Invited Speaker: Assist. Prof. Andrej Kastrin

Assist. Prof. Andrej Kastrin

Assist. Prof. Andrej Kastrin, PhD
University of Ljubljana
Faculty of Medicine
Institute of Biostatistics and Medical Informatics


Title of the invited lecture: Knowledge Discovery by Literature Mining: From Serendipity to Computational Creativity

Author: Andrej Kastrin

Since the inception of written thought, human knowledge has steadily increased, as have the number and size of published works. The output of the scientific community has doubled every nine years over the past decades. The National Library of Medicine, for example, adds more than 3,000 papers daily to MEDLINE, the world’s leading bibliographic database in the life sciences. Working in such information overload, researchers can miss valuable segments of knowledge. Machine extraction of relevant knowledge is an important research activity today, with the challenging task of linking diverse scientific information into coherently interpretable knowledge.

Knowledge discovery from scientific publications (also called literature-based discovery [LBD]) is a methodology for automatic generation/validation of research hypotheses. The main goal of LBD is to uncover hidden, previously unknown relationships from existing knowledge. The general framework for LBD is based on three literature concepts: A, B, and C. For example, suppose that a researcher has found a link between disease A and a gene B. Let us further assume that another researcher has studied the effect of compound C on gene B. The use of LBD may suggest an AC relationship, indicating that substance C may be treating disease A. Such a latent relationship may provide a hypothesis for a potential, yet undiscovered relationship. The LBD methodology was popularized by Swanson, who discovered that dietary fish oil could be used to treat Raynaud’s disease, which is characterized by reduced blood flow to the extremities causing pain and cold sensations.

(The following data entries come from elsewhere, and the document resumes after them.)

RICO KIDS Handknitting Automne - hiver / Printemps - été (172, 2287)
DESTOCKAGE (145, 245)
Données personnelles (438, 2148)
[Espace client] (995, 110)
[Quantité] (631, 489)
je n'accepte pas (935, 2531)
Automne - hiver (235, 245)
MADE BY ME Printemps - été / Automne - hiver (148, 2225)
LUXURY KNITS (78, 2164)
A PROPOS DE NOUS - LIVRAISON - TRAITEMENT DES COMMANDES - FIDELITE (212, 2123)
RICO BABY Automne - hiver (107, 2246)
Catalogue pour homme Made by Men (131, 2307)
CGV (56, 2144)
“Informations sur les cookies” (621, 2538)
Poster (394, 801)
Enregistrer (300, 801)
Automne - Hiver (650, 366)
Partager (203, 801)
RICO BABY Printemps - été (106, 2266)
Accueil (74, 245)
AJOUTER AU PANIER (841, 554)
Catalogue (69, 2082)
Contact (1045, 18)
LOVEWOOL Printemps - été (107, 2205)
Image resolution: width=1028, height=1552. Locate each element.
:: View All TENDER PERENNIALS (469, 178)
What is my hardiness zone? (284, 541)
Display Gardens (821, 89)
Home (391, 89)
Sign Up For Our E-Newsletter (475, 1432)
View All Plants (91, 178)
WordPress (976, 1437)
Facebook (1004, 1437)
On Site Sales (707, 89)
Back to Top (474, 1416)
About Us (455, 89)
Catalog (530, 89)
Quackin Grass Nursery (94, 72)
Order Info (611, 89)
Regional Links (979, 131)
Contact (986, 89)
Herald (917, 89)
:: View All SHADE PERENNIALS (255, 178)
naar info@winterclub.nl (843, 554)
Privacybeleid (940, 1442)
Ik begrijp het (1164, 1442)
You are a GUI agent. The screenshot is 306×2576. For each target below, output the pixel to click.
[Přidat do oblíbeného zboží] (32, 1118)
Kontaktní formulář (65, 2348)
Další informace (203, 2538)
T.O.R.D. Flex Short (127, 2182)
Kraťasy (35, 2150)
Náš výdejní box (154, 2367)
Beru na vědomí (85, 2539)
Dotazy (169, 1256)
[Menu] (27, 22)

In this talk, we give a general overview of the LBD field, briefly introduce different methodological approaches, and discuss recent approaches such as knowledge graph completion and representation learning.

Short CV:

Andrej Kastrin is an assistant professor and research associate at the Institute of Biostatistics and Medical Informatics, Faculty of Medicine, University of Ljubljana. Dr. Kastrin’s current research interests are in large-scale data science, new statistical methods for complex network analysis and statistical learning with applications in biomedicine and cognitive science. In particular, he works on computational statistics, complex network analysis, science-of-science, and literature-based discovery. Dr. Kastrin is the author of more than 75 original scientific papers and numerous conference papers. He is an associate editor of the international journal Advances in Methodology and Statistics. Dr. Kastrin teaches graduate courses in statistics and complex network analysis. During his career, he has participated in numerous national and EU research projects. As principal investigator, he is currently involved in two research projects on literature-based discovery.